神楽は再び心臓が震えだし、呼吸が浅いものへと変わった。だが、そんな言葉は喉から出て行こうとしない。顔が熱くなるのだ。
「貴様には……似非抜刀斎がいるだろう」
しかし、新八の答えはそうではなかった。今の発言。“似非抜刀斎”神楽はどちらの意味も分かっていた。その男が居るのだから、その男となら釣り合うのだから――――コンテストに出場しろ。そういう事なのだろう。
「な、何言ってんのよ! あいつのこと嫌ってるのは、あんたが一番知ってるでしょう!」
神楽が新八に詰め寄ると、新八も負けじと神楽に詰め寄って二人の額はぶつかりそうになった。しかし、どちらも全く引く気配がない。

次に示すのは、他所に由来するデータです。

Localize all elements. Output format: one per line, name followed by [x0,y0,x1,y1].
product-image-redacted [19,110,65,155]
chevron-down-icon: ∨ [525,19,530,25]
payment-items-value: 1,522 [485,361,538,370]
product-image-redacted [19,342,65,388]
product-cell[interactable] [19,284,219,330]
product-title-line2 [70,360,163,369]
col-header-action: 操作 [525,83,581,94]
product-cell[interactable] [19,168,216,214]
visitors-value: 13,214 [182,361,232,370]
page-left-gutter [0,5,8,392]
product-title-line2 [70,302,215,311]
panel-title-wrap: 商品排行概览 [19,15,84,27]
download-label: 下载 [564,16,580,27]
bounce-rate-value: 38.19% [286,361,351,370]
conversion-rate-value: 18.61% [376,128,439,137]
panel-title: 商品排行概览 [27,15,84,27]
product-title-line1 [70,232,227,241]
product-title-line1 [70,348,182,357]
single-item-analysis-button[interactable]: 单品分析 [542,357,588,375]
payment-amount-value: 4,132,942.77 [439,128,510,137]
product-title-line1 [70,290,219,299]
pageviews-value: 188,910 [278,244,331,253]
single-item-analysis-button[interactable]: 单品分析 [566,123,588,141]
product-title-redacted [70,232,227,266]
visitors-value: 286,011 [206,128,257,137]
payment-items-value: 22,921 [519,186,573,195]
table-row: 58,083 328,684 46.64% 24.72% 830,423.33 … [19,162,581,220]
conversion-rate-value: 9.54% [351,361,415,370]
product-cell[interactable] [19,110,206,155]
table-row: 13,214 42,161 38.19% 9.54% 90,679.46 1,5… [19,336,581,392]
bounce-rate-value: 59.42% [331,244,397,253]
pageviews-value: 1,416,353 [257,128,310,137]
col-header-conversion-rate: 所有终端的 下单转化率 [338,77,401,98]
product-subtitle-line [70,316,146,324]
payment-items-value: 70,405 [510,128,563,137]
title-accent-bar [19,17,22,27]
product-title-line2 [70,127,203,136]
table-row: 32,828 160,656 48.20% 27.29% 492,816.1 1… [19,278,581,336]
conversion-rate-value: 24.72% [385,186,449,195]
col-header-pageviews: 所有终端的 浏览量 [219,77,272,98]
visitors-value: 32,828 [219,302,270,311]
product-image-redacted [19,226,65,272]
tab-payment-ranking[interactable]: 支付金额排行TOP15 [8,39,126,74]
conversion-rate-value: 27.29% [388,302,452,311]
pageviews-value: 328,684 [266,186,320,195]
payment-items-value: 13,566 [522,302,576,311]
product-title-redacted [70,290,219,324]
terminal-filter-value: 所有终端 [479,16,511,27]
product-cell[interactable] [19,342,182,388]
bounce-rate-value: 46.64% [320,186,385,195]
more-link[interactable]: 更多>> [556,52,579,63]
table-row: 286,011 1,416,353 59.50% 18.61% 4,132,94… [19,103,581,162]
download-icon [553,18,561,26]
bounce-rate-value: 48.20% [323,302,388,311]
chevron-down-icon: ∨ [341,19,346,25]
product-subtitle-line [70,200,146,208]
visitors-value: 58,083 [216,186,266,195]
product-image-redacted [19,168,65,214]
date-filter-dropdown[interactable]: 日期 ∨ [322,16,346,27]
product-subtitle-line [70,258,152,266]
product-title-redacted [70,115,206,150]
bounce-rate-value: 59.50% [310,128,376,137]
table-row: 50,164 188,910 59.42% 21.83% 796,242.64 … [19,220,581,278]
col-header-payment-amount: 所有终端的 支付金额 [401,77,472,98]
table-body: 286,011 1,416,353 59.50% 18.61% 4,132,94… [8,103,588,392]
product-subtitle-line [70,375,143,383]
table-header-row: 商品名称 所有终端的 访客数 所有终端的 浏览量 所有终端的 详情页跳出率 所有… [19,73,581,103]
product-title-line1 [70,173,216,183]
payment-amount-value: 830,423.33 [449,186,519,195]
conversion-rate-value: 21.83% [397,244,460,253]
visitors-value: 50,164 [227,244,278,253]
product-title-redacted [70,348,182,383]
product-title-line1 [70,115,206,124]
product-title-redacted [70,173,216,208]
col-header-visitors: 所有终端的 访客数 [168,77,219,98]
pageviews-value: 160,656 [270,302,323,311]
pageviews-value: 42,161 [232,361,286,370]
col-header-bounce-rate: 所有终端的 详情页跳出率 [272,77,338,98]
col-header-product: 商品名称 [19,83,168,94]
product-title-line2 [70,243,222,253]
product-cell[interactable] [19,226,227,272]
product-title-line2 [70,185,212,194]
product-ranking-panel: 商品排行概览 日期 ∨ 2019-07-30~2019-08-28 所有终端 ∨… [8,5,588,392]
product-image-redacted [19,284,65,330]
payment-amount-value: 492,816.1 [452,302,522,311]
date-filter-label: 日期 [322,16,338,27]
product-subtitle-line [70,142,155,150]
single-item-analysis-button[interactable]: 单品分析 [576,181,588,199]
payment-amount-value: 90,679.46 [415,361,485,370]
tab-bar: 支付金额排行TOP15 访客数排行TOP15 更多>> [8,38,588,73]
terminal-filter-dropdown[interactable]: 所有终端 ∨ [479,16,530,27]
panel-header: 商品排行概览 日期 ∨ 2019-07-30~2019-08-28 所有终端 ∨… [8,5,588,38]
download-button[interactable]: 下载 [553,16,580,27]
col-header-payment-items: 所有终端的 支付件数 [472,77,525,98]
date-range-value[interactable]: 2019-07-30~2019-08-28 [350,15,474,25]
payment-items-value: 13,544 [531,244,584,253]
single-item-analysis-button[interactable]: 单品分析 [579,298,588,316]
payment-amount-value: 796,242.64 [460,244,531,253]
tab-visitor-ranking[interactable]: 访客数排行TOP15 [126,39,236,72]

「何が嫌っているだ! ベタベタと引っ付いて酒を飲んでいただろう! あれのどこが嫌いな男に対する態度だ!」
「はぁ!? 何よ! アレは……って言うか見てたの!? 文句があるならその場で言いなさいよ!」
結局、険悪なムードになってしまうと二人はソッポを向いてしまった。一体、何の為に土方の協力を得てこの作戦を立てたのか。喧嘩をする為ではない。なのに、これではその為にわざわざ時間を作ったようなものだ。

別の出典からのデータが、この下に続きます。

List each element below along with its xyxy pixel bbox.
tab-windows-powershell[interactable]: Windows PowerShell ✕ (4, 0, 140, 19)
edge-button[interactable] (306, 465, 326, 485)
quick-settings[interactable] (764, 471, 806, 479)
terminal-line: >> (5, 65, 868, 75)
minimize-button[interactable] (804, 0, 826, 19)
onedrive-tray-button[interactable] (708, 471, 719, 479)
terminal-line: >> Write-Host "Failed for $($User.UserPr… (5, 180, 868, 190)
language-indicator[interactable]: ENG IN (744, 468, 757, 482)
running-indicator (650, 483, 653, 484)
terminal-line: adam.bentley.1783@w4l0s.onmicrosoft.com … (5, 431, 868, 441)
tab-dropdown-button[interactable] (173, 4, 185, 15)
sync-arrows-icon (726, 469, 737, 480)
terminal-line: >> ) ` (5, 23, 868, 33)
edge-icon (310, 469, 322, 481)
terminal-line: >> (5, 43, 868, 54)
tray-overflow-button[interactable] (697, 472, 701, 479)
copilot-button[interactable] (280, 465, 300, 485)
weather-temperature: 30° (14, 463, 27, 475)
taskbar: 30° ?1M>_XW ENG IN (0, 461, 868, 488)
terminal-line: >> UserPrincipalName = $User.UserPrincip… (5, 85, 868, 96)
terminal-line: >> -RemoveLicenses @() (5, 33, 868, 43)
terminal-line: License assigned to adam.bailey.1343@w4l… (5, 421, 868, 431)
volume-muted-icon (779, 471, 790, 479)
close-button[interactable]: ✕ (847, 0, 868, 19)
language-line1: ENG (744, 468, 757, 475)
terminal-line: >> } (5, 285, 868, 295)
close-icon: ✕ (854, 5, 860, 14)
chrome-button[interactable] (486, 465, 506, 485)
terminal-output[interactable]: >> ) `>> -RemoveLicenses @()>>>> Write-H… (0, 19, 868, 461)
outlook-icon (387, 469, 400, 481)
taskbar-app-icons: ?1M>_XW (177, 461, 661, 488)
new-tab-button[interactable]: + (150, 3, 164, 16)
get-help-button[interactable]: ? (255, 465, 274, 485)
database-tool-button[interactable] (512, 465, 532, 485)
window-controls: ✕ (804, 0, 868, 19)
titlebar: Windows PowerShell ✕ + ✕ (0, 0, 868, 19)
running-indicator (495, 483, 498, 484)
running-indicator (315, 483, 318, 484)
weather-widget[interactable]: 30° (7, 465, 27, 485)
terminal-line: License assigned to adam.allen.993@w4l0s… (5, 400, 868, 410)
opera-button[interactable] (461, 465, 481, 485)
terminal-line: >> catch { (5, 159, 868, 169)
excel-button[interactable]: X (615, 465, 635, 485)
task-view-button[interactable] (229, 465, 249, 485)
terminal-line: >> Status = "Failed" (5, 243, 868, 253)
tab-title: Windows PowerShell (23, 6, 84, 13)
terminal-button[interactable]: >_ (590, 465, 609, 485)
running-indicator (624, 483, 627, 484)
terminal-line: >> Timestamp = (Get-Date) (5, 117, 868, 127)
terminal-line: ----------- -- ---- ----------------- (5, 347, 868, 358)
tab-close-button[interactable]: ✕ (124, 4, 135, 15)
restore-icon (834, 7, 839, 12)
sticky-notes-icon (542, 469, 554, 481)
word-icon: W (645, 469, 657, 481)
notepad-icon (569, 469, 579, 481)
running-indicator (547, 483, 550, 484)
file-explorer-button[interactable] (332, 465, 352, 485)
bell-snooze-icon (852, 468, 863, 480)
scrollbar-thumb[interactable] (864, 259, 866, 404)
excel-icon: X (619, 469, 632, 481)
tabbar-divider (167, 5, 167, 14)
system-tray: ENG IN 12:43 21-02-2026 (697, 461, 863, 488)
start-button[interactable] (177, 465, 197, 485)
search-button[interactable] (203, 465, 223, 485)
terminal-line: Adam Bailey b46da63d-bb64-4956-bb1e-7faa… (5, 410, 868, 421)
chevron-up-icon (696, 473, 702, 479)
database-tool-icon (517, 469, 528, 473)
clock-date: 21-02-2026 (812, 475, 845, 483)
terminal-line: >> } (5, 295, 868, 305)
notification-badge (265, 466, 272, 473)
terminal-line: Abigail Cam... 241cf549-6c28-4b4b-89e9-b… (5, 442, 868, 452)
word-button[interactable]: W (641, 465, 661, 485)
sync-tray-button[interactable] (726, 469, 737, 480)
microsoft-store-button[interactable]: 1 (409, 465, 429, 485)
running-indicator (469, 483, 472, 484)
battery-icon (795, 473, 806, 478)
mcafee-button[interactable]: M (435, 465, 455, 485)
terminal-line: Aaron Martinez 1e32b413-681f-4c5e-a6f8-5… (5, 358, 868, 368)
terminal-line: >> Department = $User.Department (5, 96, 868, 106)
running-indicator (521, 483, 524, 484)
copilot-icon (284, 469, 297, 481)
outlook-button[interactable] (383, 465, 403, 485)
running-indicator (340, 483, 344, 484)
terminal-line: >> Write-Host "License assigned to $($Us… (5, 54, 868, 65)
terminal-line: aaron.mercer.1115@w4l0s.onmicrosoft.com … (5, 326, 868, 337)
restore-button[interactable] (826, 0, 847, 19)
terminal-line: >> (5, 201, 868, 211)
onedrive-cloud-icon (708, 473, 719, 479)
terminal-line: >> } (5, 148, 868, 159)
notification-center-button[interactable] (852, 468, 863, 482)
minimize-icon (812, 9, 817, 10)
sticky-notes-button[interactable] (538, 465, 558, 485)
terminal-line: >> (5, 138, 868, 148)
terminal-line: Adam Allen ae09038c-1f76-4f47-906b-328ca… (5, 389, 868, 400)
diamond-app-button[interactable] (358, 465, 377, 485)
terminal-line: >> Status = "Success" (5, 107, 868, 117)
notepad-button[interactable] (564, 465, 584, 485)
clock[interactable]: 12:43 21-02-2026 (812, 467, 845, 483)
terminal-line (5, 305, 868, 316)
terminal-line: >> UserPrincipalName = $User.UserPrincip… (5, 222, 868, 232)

「これで分かっただろう。俺をこんなところに閉じ込めても貴様とはもう分かり合えないと――」
神楽は新八の方を見ると耳を疑った。
「知ってたの……!?」
すると新八は溜息混じりに笑ったのだった。やはりそうだったのかと。
「どうりでおかしいと思ったが、やはり貴様の企みか。あの賊は神楽への復讐だと言っていたが、それならば俺の目の前でさらうなどと言う愚行をおかすはずがないだろ。ましてやその辺の賊が、あんなに上手く刀を使いこなせるものか」
神楽は俯くと小さく頷いた。
「そう、あれはトシ。でも、こんなところに放り込まれるなんて私も知らなかった。それはホントよ」
もう新八は何も言わなかった。神楽もこの沈黙に静かに目蓋を閉じた。船が港に戻るまであと十五分はある。だが、二人は会話を交わすこともなくただ波に揺られて過ごすのだった。

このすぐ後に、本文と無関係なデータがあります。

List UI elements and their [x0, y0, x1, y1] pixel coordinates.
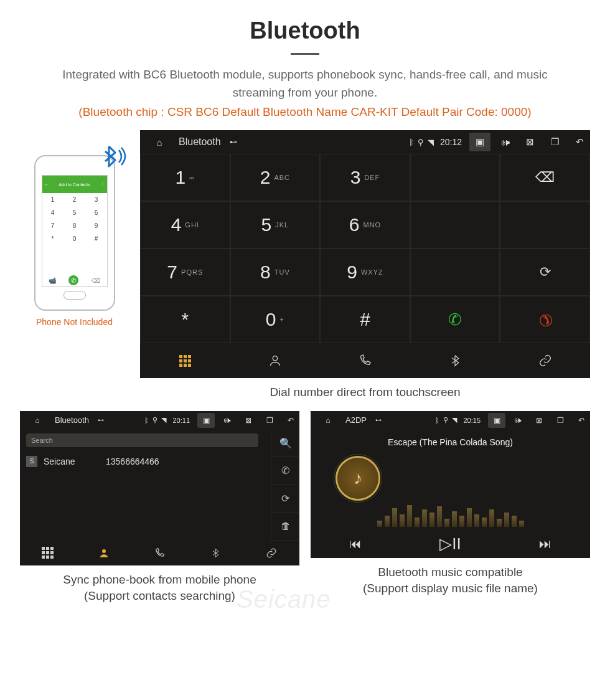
sync-button[interactable]: ⟳: [271, 485, 299, 513]
tab-contacts[interactable]: [230, 343, 321, 378]
prev-button[interactable]: ⏮: [349, 537, 362, 551]
key-7[interactable]: 7PQRS: [140, 248, 230, 296]
tab-dialpad[interactable]: [140, 343, 230, 378]
search-button[interactable]: 🔍: [271, 430, 299, 458]
usb-icon: ⊷: [375, 417, 382, 423]
music-device: ⌂ A2DP ⊷ ᛒ ⚲ ◥ 20:15 ▣ 🕪 ⊠ ❐ ↶: [311, 411, 590, 558]
key-3[interactable]: 3DEF: [320, 154, 410, 201]
phonebook-device: ⌂ Bluetooth ⊷ ᛒ ⚲ ◥ 20:11 ▣ 🕪 ⊠ ❐ ↶: [20, 411, 299, 565]
music-caption: Bluetooth music compatible(Support displ…: [311, 558, 590, 598]
wifi-icon: ◥: [161, 416, 166, 424]
music-note-icon: ♪: [354, 468, 362, 488]
key-empty: [410, 248, 500, 296]
tab-bluetooth[interactable]: [410, 343, 500, 378]
location-icon: ⚲: [443, 416, 448, 424]
app-title: Bluetooth: [55, 415, 89, 425]
camera-icon[interactable]: ▣: [488, 413, 505, 428]
phone-mock: ←Add to Contacts⋮ 123 456 789 *0# 📹✆⌫: [34, 155, 115, 311]
dialer-device: ⌂ Bluetooth ⊷ ᛒ ⚲ ◥ 20:12 ▣ 🕪 ⊠ ❐ ↶: [140, 130, 590, 378]
status-bar: ⌂ Bluetooth ⊷ ᛒ ⚲ ◥ 20:12 ▣ 🕪 ⊠ ❐ ↶: [140, 130, 590, 154]
home-icon[interactable]: ⌂: [149, 133, 170, 151]
tab-contacts[interactable]: [76, 541, 132, 565]
key-4[interactable]: 4GHI: [140, 201, 230, 248]
play-button[interactable]: ▷II: [439, 534, 461, 554]
key-1[interactable]: 1∞: [140, 154, 230, 201]
back-icon[interactable]: ↶: [573, 413, 590, 428]
bt-status-icon: ᛒ: [409, 138, 414, 147]
sync-button[interactable]: ⟳: [500, 248, 590, 296]
recent-icon[interactable]: ❐: [551, 413, 569, 428]
dialer-caption: Dial number direct from touchscreen: [140, 378, 590, 402]
tab-dialpad[interactable]: [20, 541, 76, 565]
usb-icon: ⊷: [230, 138, 237, 146]
contact-name: Seicane: [44, 456, 100, 466]
key-empty: [500, 201, 590, 248]
phone-icon: [358, 354, 372, 367]
key-2[interactable]: 2ABC: [230, 154, 321, 201]
recent-icon[interactable]: ❐: [544, 133, 565, 151]
volume-icon[interactable]: 🕪: [218, 413, 236, 428]
backspace-button[interactable]: ⌫: [500, 154, 590, 201]
contact-row[interactable]: S Seicane 13566664466: [26, 453, 265, 470]
clock: 20:11: [172, 417, 190, 424]
volume-icon[interactable]: 🕪: [494, 133, 515, 151]
tab-pair[interactable]: [243, 541, 299, 565]
home-icon[interactable]: ⌂: [319, 413, 337, 428]
phone-icon: [154, 547, 165, 559]
back-icon[interactable]: ↶: [569, 133, 590, 151]
key-6[interactable]: 6MNO: [320, 201, 410, 248]
person-icon: [268, 354, 282, 367]
close-icon[interactable]: ⊠: [240, 413, 257, 428]
key-8[interactable]: 8TUV: [230, 248, 321, 296]
call-button[interactable]: ✆: [271, 457, 299, 485]
clock: 20:12: [440, 137, 462, 147]
tab-calls[interactable]: [320, 343, 410, 378]
svg-point-0: [273, 356, 277, 361]
hangup-button[interactable]: ✆: [500, 296, 590, 343]
volume-icon[interactable]: 🕪: [509, 413, 527, 428]
search-input[interactable]: Search: [26, 433, 258, 447]
key-0[interactable]: 0+: [230, 296, 321, 343]
svg-point-1: [102, 549, 106, 553]
key-5[interactable]: 5JKL: [230, 201, 321, 248]
tab-bluetooth[interactable]: [187, 541, 243, 565]
call-button[interactable]: ✆: [410, 296, 500, 343]
contact-number: 13566664466: [106, 456, 159, 466]
bt-status-icon: ᛒ: [144, 417, 149, 424]
clock: 20:15: [463, 417, 481, 424]
close-icon[interactable]: ⊠: [519, 133, 540, 151]
person-icon: [98, 547, 110, 559]
phone-mock-column: ←Add to Contacts⋮ 123 456 789 *0# 📹✆⌫ Ph…: [20, 130, 129, 327]
usb-icon: ⊷: [98, 417, 104, 423]
key-empty: [410, 201, 500, 248]
link-icon: [538, 354, 553, 367]
camera-icon[interactable]: ▣: [197, 413, 215, 428]
page-title: Bluetooth: [0, 0, 610, 44]
delete-button[interactable]: 🗑: [271, 513, 299, 541]
next-button[interactable]: ⏭: [539, 537, 551, 551]
wifi-icon: ◥: [428, 138, 434, 147]
bluetooth-icon: [210, 547, 220, 559]
app-title: Bluetooth: [179, 136, 221, 148]
bluetooth-wave-icon: [98, 141, 128, 171]
home-icon[interactable]: ⌂: [29, 413, 46, 428]
spec-text: (Bluetooth chip : CSR BC6 Default Blueto…: [0, 105, 610, 130]
back-icon[interactable]: ↶: [282, 413, 299, 428]
key-star[interactable]: *: [140, 296, 230, 343]
title-underline: [291, 53, 319, 55]
location-icon: ⚲: [152, 416, 157, 424]
track-title: Escape (The Pina Colada Song): [311, 437, 590, 447]
wifi-icon: ◥: [452, 416, 457, 424]
recent-icon[interactable]: ❐: [261, 413, 278, 428]
watermark: Seicane: [237, 585, 331, 613]
bt-status-icon: ᛒ: [435, 417, 439, 424]
key-hash[interactable]: #: [320, 296, 410, 343]
key-9[interactable]: 9WXYZ: [320, 248, 410, 296]
location-icon: ⚲: [418, 138, 424, 147]
tab-pair[interactable]: [500, 343, 590, 378]
close-icon[interactable]: ⊠: [530, 413, 548, 428]
description-text: Integrated with BC6 Bluetooth module, su…: [0, 66, 610, 105]
tab-calls[interactable]: [132, 541, 188, 565]
contact-initial: S: [26, 456, 37, 467]
camera-icon[interactable]: ▣: [469, 133, 490, 151]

その後、二人を乗せた小型船は港へ到着すると、新八は神楽に一瞥くれることなく降りて行った。その背中を神楽は遅れて降り立った波止場で眺めていた。徐々に暗がりへ、闇へ溶けるように消えて行った新八の姿に心の中が激しく掻き乱された。何をやっても二度と取り戻せないのだと現実を叩きつけられたのだ。
力なく立っている神楽はもう限界であった。誰かの手を借りても、もう自分が立っていられないことに気付いたのだ。
私はこんなにも弱かったの?
悪を蹴散らすことや、力で相手を押さえつけることはとても容易いのに、大切なものを胸に抱くことはなんて難しいのか。大切で大事にしたいのに握り潰してしまいそうになるのだ。護りたいものを護れない自分は決して強くなんかない。神楽は自分の無力さを思い知らされたのだった。
「諦めんのか?」
磯の匂いに混じって煙草の匂いが鼻についた。いつから居たのか傍らに変装を解いた土方が立っていたのだ。
お前が余計なことをしたから。
神楽はそう言って掴みかかろうと土方の正面に立った。もし、土方が二人を船に放り込まなかったら新八と上手く行ってたかもしれないのだ。しかし、それですら飽くまでも憶測であった。不確かな未来なのだ。それは願望と言う言葉となに一つ変わらなかった。
「あんたが……あんたがッ!」
神楽はそう言って土方を睨みつけると、胸ぐらに掴みにかかる手で口元を抑えたのだった。嗚咽が漏れる。視界はグシャグシャで溢れ出る涙が頬を伝って顎にまで流れ落ちる。新八を諦めたくなんかない。もう一度、新八と万事屋を――――神楽は土方の胸へと身体を預けたのだった。
「こんなのおかしいって、自分でも間違いだって分かってるから」
神楽はしゃくり上げながら喋った。側に居る誰かの胸を借りるなど、今まで一度だってしたことがなかった。それは弱さを認める行為だとずっと思っていたからだ。だが、今夜は違う。神楽は自分は弱いことを知ったのだ。大切な万事屋を護れない非力で弱い存在なのだと。
土方は煙草を足元に投げ捨てると靴底で捻り潰した。そして、神楽の震える肩に手を回すと胸へ押し込めたのだった。
「別に泣くことは間違っちゃいねェ。ただ借りる胸をテメェは間違えただけだ」
正解など分らない。だが、土方の胸を借りてしまったことに後悔はしていなかった。逞しくて温かい胸。こんなにも安心できるのなら、もっと早くに頼っていれば良かったと思う程だ。
このまま眠ってしまいたい。神楽は土方の胸の中でそんな事を考えていた。
月明かりが暗い海を照らし、波立つ度に煌めいていた。そんな景色を背景に、二人は波の音を聞きながらしばらく抱き合っているのだった。